• _Assignment_: If a line in the entries below contains the word "present", it counts; report how many such lines there are, and only that number.

• • • • • • •

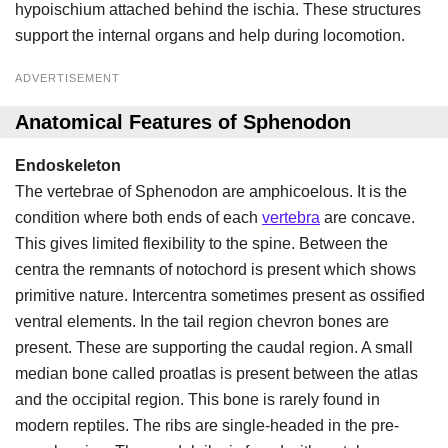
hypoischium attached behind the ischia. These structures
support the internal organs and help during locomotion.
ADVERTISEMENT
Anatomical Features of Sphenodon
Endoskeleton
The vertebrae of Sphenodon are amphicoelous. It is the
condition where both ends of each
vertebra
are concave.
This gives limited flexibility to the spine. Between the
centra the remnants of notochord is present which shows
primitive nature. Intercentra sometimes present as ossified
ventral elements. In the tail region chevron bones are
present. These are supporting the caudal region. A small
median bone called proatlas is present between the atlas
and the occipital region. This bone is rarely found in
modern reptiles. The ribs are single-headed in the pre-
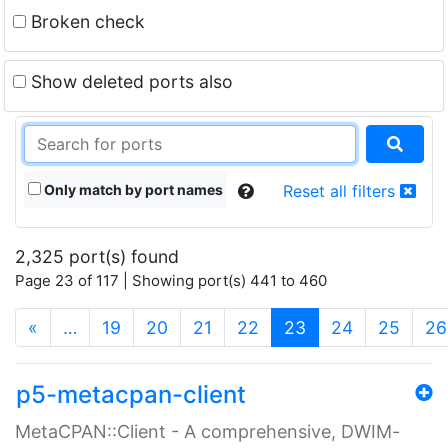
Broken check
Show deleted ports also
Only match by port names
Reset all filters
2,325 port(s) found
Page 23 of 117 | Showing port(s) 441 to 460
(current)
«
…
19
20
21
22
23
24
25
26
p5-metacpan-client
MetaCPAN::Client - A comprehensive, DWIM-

• • • • • • •

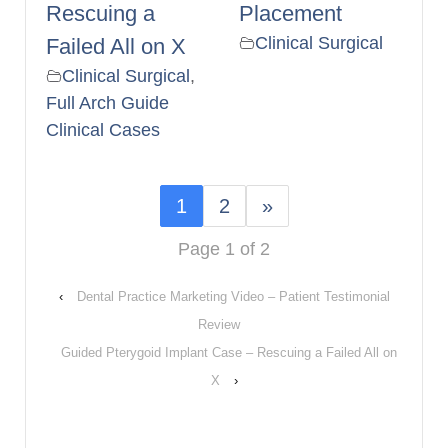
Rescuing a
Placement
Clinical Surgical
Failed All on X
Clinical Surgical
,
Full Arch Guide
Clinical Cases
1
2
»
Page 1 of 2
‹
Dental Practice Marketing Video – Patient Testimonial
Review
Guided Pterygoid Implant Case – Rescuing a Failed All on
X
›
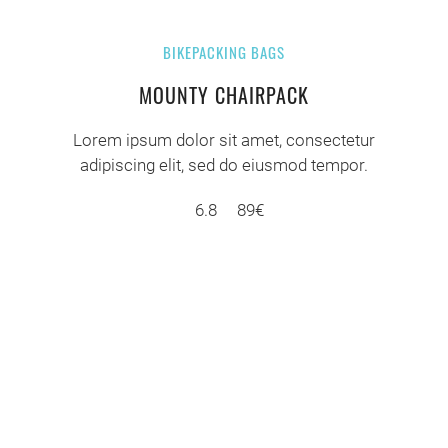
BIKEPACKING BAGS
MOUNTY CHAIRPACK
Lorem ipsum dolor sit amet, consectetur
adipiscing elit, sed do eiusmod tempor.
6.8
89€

• • • • • • •

• _Answer to this task_: 4